Nothing outside the range is wanted. Repeat exactly the lines below from the one with "up to 3500 μmol/m2/s" through the one with "This advancement allows".

※ ※ ※

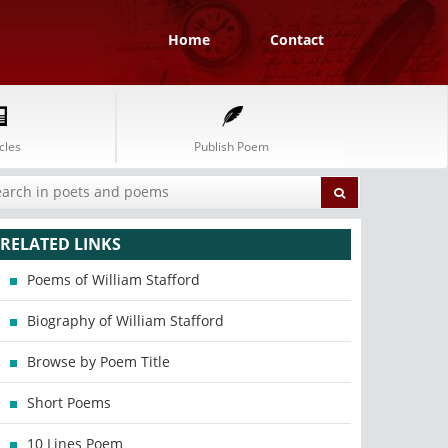
Home
Contact
cles
Publish Poem
RELATED LINKS
Poems of William Stafford
Biography of William Stafford
Browse by Poem Title
Short Poems
10 Lines Poem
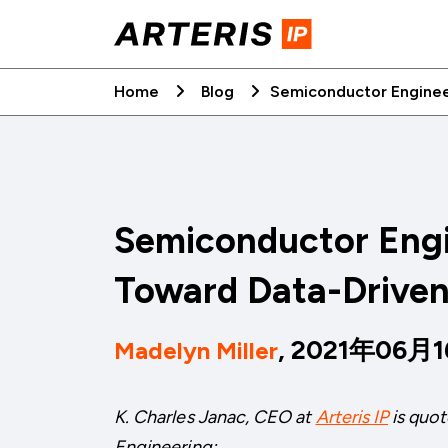
Skip
to
content
Home
Blog
Semiconductor Engineer
Semiconductor Engi
Toward Data-Driven
, 2021年06月
Madelyn Miller
K. Charles Janac, CEO at
Arteris IP
is quot
Engineering:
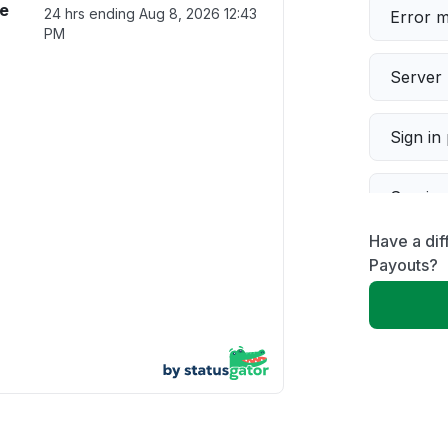
ce
24 hrs ending
Aug 8, 2026 12:43
Error 
PM
Server 
Sign in
Servic
Have a di
Slow p
Payouts?
Unable
App not
Other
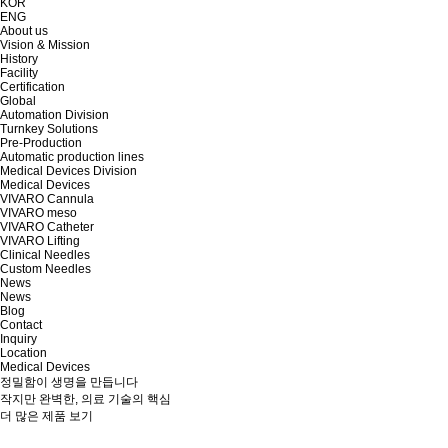
KOR
ENG
About us
Vision & Mission
History
Facility
Certification
Global
Automation Division
Turnkey Solutions
Pre-Production
Automatic production lines
Medical Devices Division
Medical Devices
VIVARO Cannula
VIVARO meso
VIVARO Catheter
VIVARO Lifting
Clinical Needles
Custom Needles
News
News
Blog
Contact
Inquiry
Location
Medical Devices
정밀함이 생명을 만듭니다
작지만 완벽한, 의료 기술의 핵심
더 많은 제품 보기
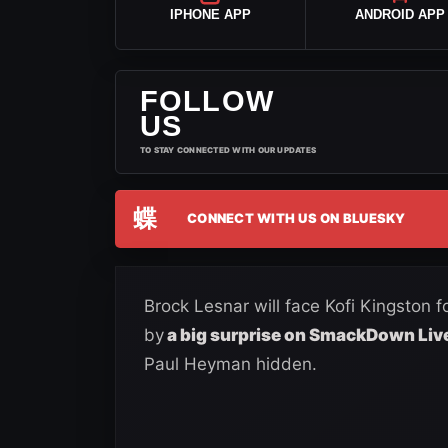
IPHONE APP
ANDROID APP
FOLLOW
US
TO STAY CONNECTED WITH OUR UPDATES
蝶
CONNECT WITH US ON BLUESKY
Brock Lesnar will face Kofi Kingston 
by
a big surprise on SmackDown Liv
Paul Heyman hidden.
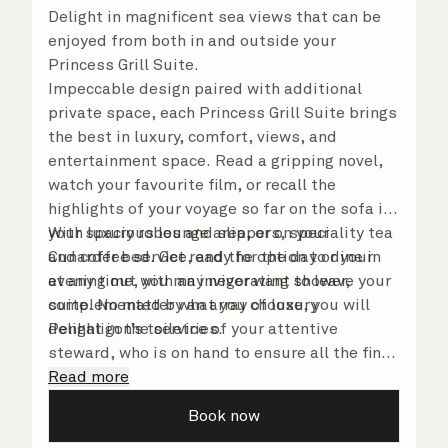
Delight in magnificent sea views that can be
enjoyed from both in and outside your
Princess Grill Suite.
Impeccable design paired with additional
private space, each Princess Grill Suite brings
the best in luxury, comfort, views, and
entertainment space. Read a gripping novel,
watch your favourite film, or recall the
highlights of your voyage so far on the sofa in
your spacious lounge area, or on your
With luxury robes and slippers, speciality tea
Cunarder bed. Get ready for the day or your
and coffee service, and the option to dine in
evening out with an invigorating shower,
at any time, you may never want to leave your
complemented by an array of luxury
suite. No matter what you choose, you will
Penhaligon’s toiletries.
delight in the service of your attentive
steward, who is on hand to ensure all the finer
details are taken care of.
Read more
Book now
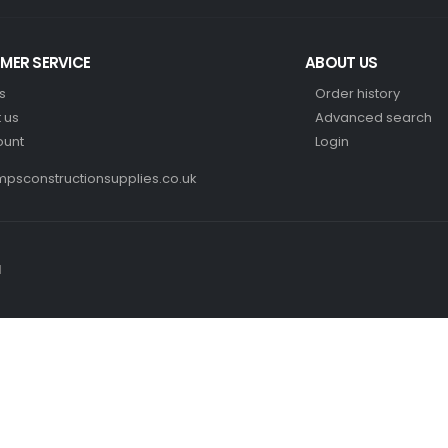
MER SERVICE
ABOUT US
s
Order history
 us
Advanced search
ount
Login
psconstructionsupplies.co.uk
d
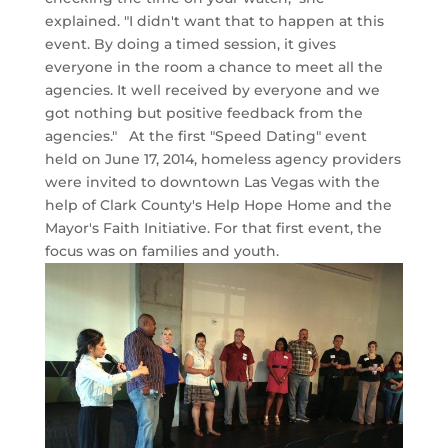
explained. "I didn't want that to happen at this
event. By doing a timed session, it gives
everyone in the room a chance to meet all the
agencies. It well received by everyone and we
got nothing but positive feedback from the
agencies." At the first "Speed Dating" event
held on June 17, 2014, homeless agency providers
were invited to downtown Las Vegas with the
help of Clark County's Help Hope Home and the
Mayor's Faith Initiative. For that first event, the
focus was on families and youth.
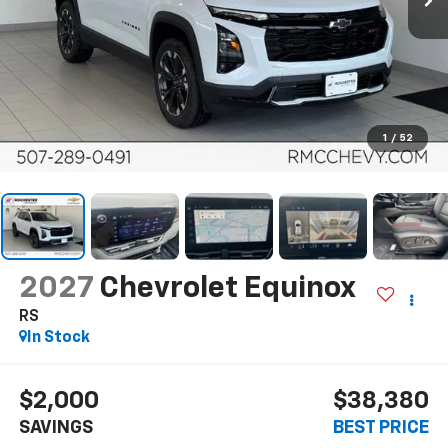
1
/
52
2027
Chevrolet Equinox
RS
In Stock
$2,000
$38,380
SAVINGS
BEST PRICE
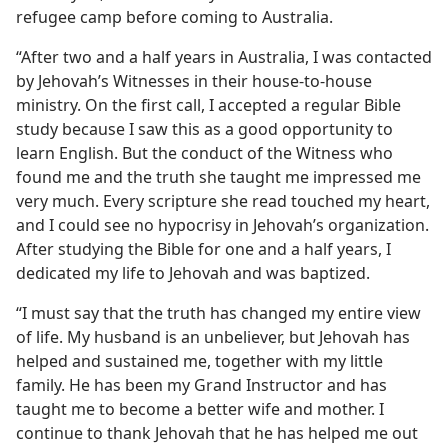
refugee camp before coming to Australia.
“After two and a half years in Australia, I was contacted
by Jehovah’s Witnesses in their house-to-house
ministry. On the first call, I accepted a regular Bible
study because I saw this as a good opportunity to
learn English. But the conduct of the Witness who
found me and the truth she taught me impressed me
very much. Every scripture she read touched my heart,
and I could see no hypocrisy in Jehovah’s organization.
After studying the Bible for one and a half years, I
dedicated my life to Jehovah and was baptized.
“I must say that the truth has changed my entire view
of life. My husband is an unbeliever, but Jehovah has
helped and sustained me, together with my little
family. He has been my Grand Instructor and has
taught me to become a better wife and mother. I
continue to thank Jehovah that he has helped me out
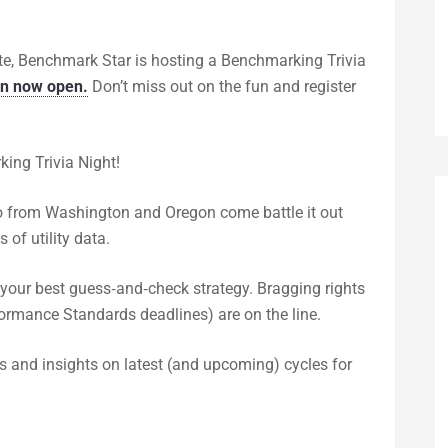
te, Benchmark Star is hosting a Benchmarking Trivia
on now open.
Don’t miss out on the fun and register
ing Trivia Night!
pro from Washington and Oregon come battle it out
 of utility data.
 your best guess‑and‑check strategy. Bragging rights
rmance Standards deadlines) are on the line.
ps and insights on latest (and upcoming) cycles for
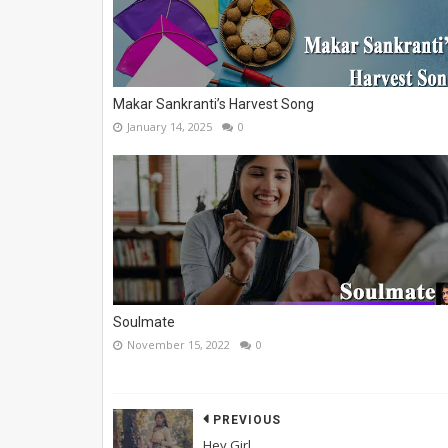
Makar Sankranti’s Harvest Song
January 14, 2025
0
Soulmate
November 15, 2022
0
PREVIOUS
Hey Girl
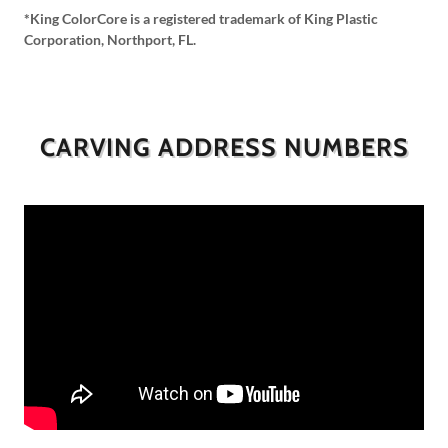
*King ColorCore is a registered trademark of King Plastic
Corporation, Northport, FL.
CARVING ADDRESS NUMBERS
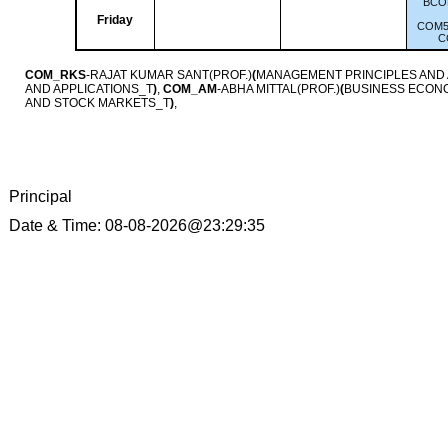
BCO
Friday
COM5
C
COM_RKS
-RAJAT KUMAR SANT(PROF.)
(
MANAGEMENT PRINCIPLES AND
AND APPLICATIONS_T
)
,
COM_AM
-ABHA MITTAL(PROF.)
(
BUSINESS ECON
AND STOCK MARKETS_T
)
,
Principal
Date & Time: 08-08-2026@23:29:35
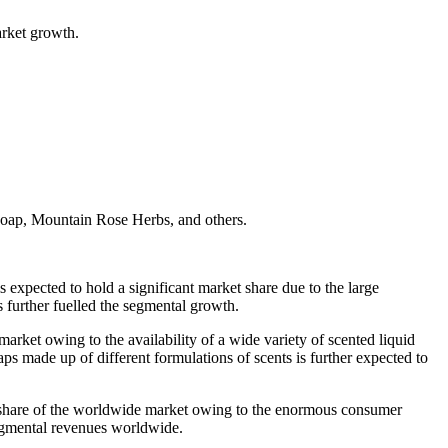
arket growth.
oap, Mountain Rose Herbs, and others.
expected to hold a significant market share due to the large
es further fuelled the segmental growth.
arket owing to the availability of a wide variety of scented liquid
aps made up of different formulations of scents is further expected to
ant share of the worldwide market owing to the enormous consumer
el segmental revenues worldwide.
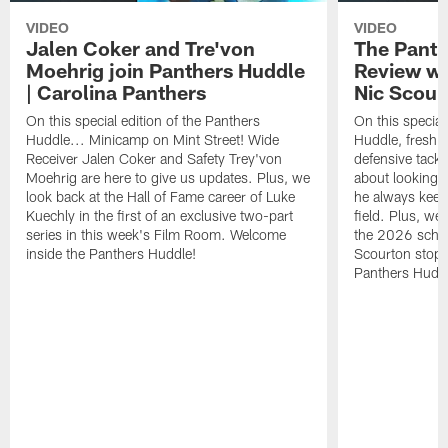
VIDEO
VIDEO
Jalen Coker and Tre'von
The Pant
Moehrig join Panthers Huddle
Review wi
| Carolina Panthers
Nic Scour
On this special edition of the Panthers
On this special
Huddle... Minicamp on Mint Street! Wide
Huddle, fresh f
Receiver Jalen Coker and Safety Trey'von
defensive tackl
Moehrig are here to give us updates. Plus, we
about looking 
look back at the Hall of Fame career of Luke
he always keeps
Kuechly in the first of an exclusive two-part
field. Plus, we
series in this week's Film Room. Welcome
the 2026 sched
inside the Panthers Huddle!
Scourton stops
Panthers Huddl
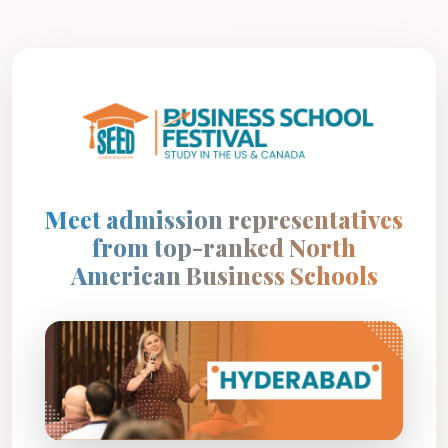
Meet admission representatives
from top-ranked North
American Business Schools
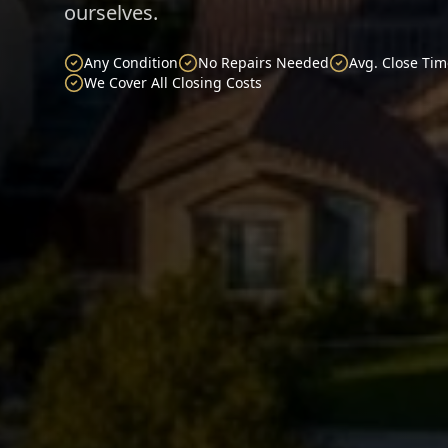
ourselves.
Any Condition
No Repairs Needed
Avg. Close Tim
We Cover All Closing Costs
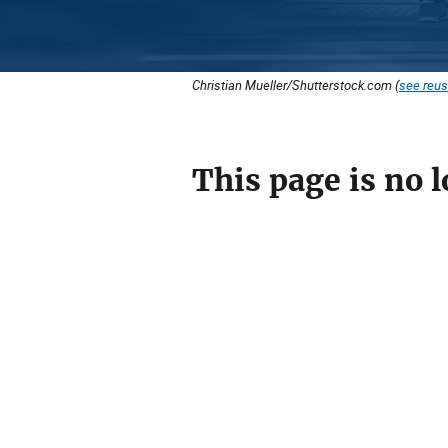
Christian Mueller/Shutterstock.com (
see reus
This page is no l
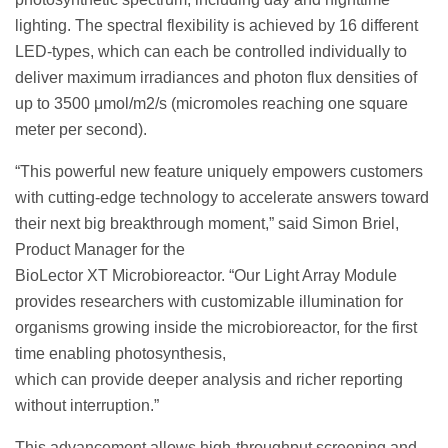
lighting. The spectral flexibility is achieved by 16 different
LED-types, which can each be controlled individually to
deliver maximum irradiances and photon flux densities of
up to 3500 μmol/m2/s (micromoles reaching one square
meter per second).
“This powerful new feature uniquely empowers customers
with cutting-edge technology to accelerate answers toward
their next big breakthrough moment,” said Simon Briel,
Product Manager for the
BioLector XT Microbioreactor. “Our Light Array Module
provides researchers with customizable illumination for
organisms growing inside the microbioreactor, for the first
time enabling photosynthesis,
which can provide deeper analysis and richer reporting
without interruption.”
This advancement allows high-throughput screening and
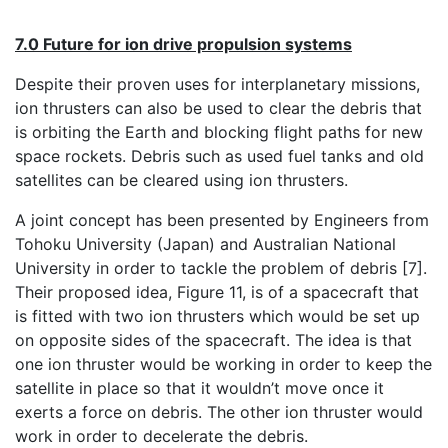
7.0 Future for ion drive propulsion systems
Despite their proven uses for interplanetary missions,
ion thrusters can also be used to clear the debris that
is orbiting the Earth and blocking flight paths for new
space rockets. Debris such as used fuel tanks and old
satellites can be cleared using ion thrusters.
A joint concept has been presented by Engineers from
Tohoku University (Japan) and Australian National
University in order to tackle the problem of debris [7].
Their proposed idea, Figure 11, is of a spacecraft that
is fitted with two ion thrusters which would be set up
on opposite sides of the spacecraft. The idea is that
one ion thruster would be working in order to keep the
satellite in place so that it wouldn’t move once it
exerts a force on debris. The other ion thruster would
work in order to decelerate the debris.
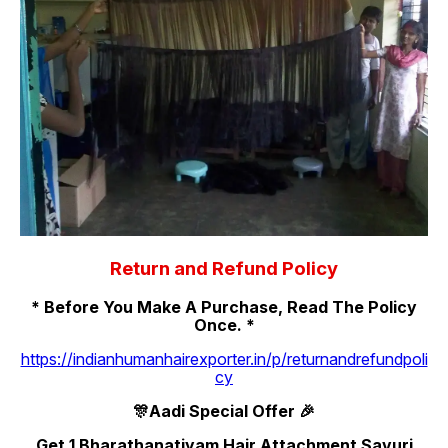
Return and Refund Policy
* Before You Make A Purchase, Read The Policy
Once. *
https://indianhumanhairexporter.in/p/returnandrefundpoli
cy
🎊Aadi Special Offer 🎉
Get 1 Bharathanatiyam Hair Attachment Savuri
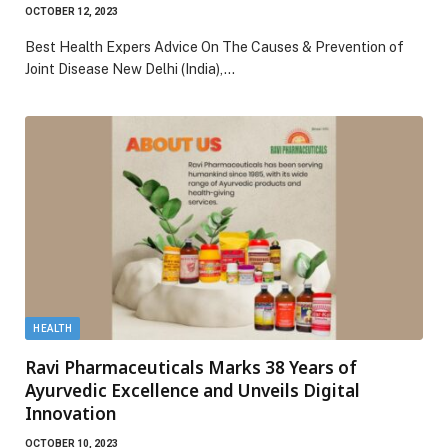
OCTOBER 12, 2023
Best Health Expers Advice On The Causes & Prevention of
Joint Disease New Delhi (India),…
HEALTH
Ravi Pharmaceuticals Marks 38 Years of
Ayurvedic Excellence and Unveils Digital
Innovation
OCTOBER 10, 2023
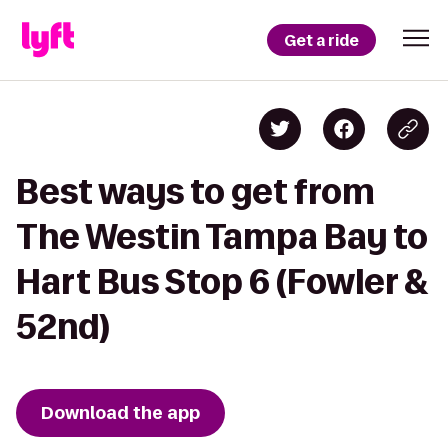
Get a ride
Best ways to get from
The Westin Tampa Bay to
Hart Bus Stop 6 (Fowler &
52nd)
Download the app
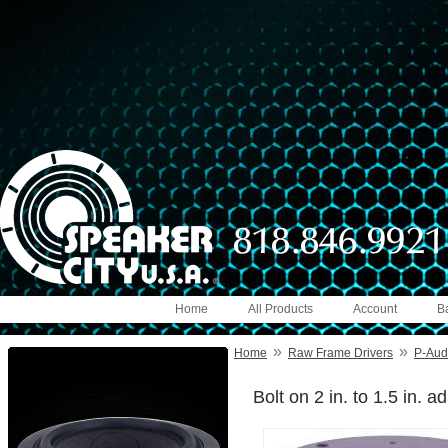
Home
All Products
Account
B
»
»
Home
Raw Frame Drivers
P-Aud
Bolt on 2 in. to 1.5 in. a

※ ※ ※

• [Solved problem]:
up to 3500 μmol/m2/s (micromoles reaching one square
meter per second).
“This powerful new feature uniquely empowers customers
with cutting-edge technology to accelerate answers toward
their next big breakthrough moment,” said Simon Briel,
Product Manager for the
BioLector XT Microbioreactor. “Our Light Array Module
provides researchers with customizable illumination for
organisms growing inside the microbioreactor, for the first
time enabling photosynthesis,
which can provide deeper analysis and richer reporting
without interruption.”
This advancement allows high-throughput screening and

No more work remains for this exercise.